Edit: Are you monitoring errors?
Originally posted April 14, 2015 on AIXchange
Your shop has no budget for monitoring software, but you still want to be notified when LPAR errors appear in the AIX error log. You have a few options.
You could write scripts and periodically run them out of cron. You could set up a master workstation and use it to ssh into each of the machines you want to monitor and run errpt. Or you could set up your machines to send you email notifications of new errors. To do this, you could hard code an email address — either your own, a group address or some generic address (e.g., one that’s monitored by operations or the on-call person) — or you could route the emails to root on the server and set up a .forward file to distribute them to all the addresses you choose to designate. This nice how-to document has the details:
“Having the pleasure of working across many client accounts, it’s funny to see some of the convoluted scripts people have written to receive alerts from the AIX error log daemon. Early in my AIX career, I used to do the exact same thing, and it involved a whole bunch of SSH keys, some text manipulation, crontab, and sendmail. Wouldn’t it be nicer if AIX had some way of doing all of this for us? Well, you know I wouldn’t ask the question if the answer wasn’t yes!
Step 1
Create a temporary text file (e.g. /tmp/errnotify) with the following text:
errnotify:
en_name = “mail_all_errlog”
en_persistenceflg = 1
en_method = “/usr/bin/errpt -a -l $1 | mail -s \”errpt $9 on `hostname`\” user@mail.com”
Step 2
Add the new entry into the ODM.# odmadd /tmp/errnotify
Step 3
Test that it’s working by adding an entry into the error log.

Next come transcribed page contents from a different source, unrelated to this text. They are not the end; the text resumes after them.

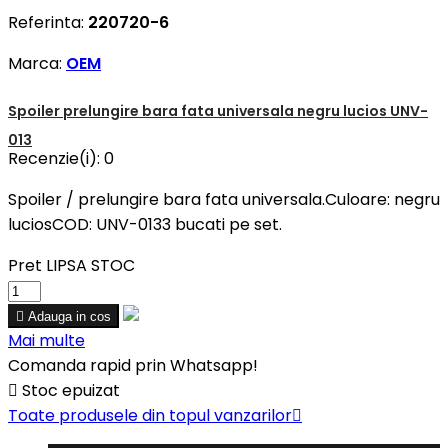
Referinta:
220720-6
Marca:
OEM
Spoiler prelungire bara fata universala negru lucios UNV-
013
Recenzie(i):
0
Spoiler / prelungire bara fata universala.Culoare: negru
luciosCOD: UNV-0133 bucati pe set.
Pret
LIPSA STOC

Adauga in cos
Mai multe
Comanda rapid prin Whatsapp!

Stoc epuizat
Toate produsele din topul vanzarilor

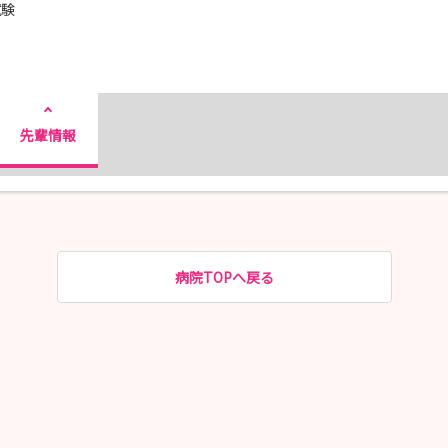
試験
先輩情報
病院TOPへ戻る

# errlogger ‘This is a test entry’
If required, you can delete the ODM entry with the following command:
# odmdelete -q ‘en_name=mail_all_errlog’ -o errnotify
0518-307 odmdelete: 1 objects deleted.
To send notifications to multiple addresses, you can do something like ops@company.com,unix@company.com . To update your email address, be sure to do the odmdelete first; if you just rerun the odmadd, it will create multiple entries in the odm. To see the entries on your system use:
#odmget -q ‘en_name=mail_all_errlog’ errnotify
One caveat: I know of one environment that processed so much email and logged so many SAN errors that it actually impacted system performance. It would be nice if there was a way to limit the rate that error messages were sent out if a ton of errors were generated for some reason. This whole process assumes you have sendmail working. For those instructions, check out this IBM developerWorks article:
To start the Sendmail daemon automatically on a reboot, uncomment the following line in the /etc/rc.tcpip file:
# vi /etc/rc.tcpip
start /usr/lib/sendmail “$src_running” “-bd -q${qpi}”

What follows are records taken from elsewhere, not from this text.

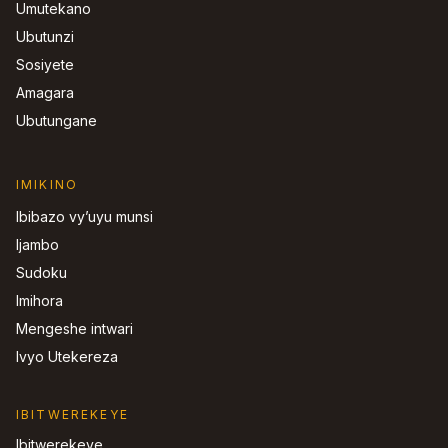
Umutekano
Ubutunzi
Sosiyete
Amagara
Ubutungane
IMIKINO
Ibibazo vy’uyu munsi
Ijambo
Sudoku
Imihora
Mengeshe intwari
Ivyo Utekereza
IBITWEREKEYE
Ibitwerekeye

Execute the following command to display the status of the Sendmail daemon:
# lssrc -s sendmail
To stop Sendmail, use stopsrc:
# stopsrc -s sendmail
The Sendmail configuration file is located in the /etc/mail/sendmail.cf file, and the Sendmail mail alias file is located in /etc/mail/aliases.
If you add an alias to the /etc/mail/aliases file, remember to rebuild the aliases database and run the sendmail command with the -bi flag or the /usr/sbin/newaliases command. This forces the Sendmail daemon to re-read the aliases file.
# sendmail -bi
To add a mail relay server (smart host) to the Sendmail configuration file, edit the /etc/mail/sendmail.cf file, modify the DS line, and refresh the daemon:
# vi /etc/mail/sendmail.cfDSsmtpgateway.xyz.com.au
# refresh -s sendmail
You can use this same method to monitor your VIO servers.
How are you notified of LPAR errors?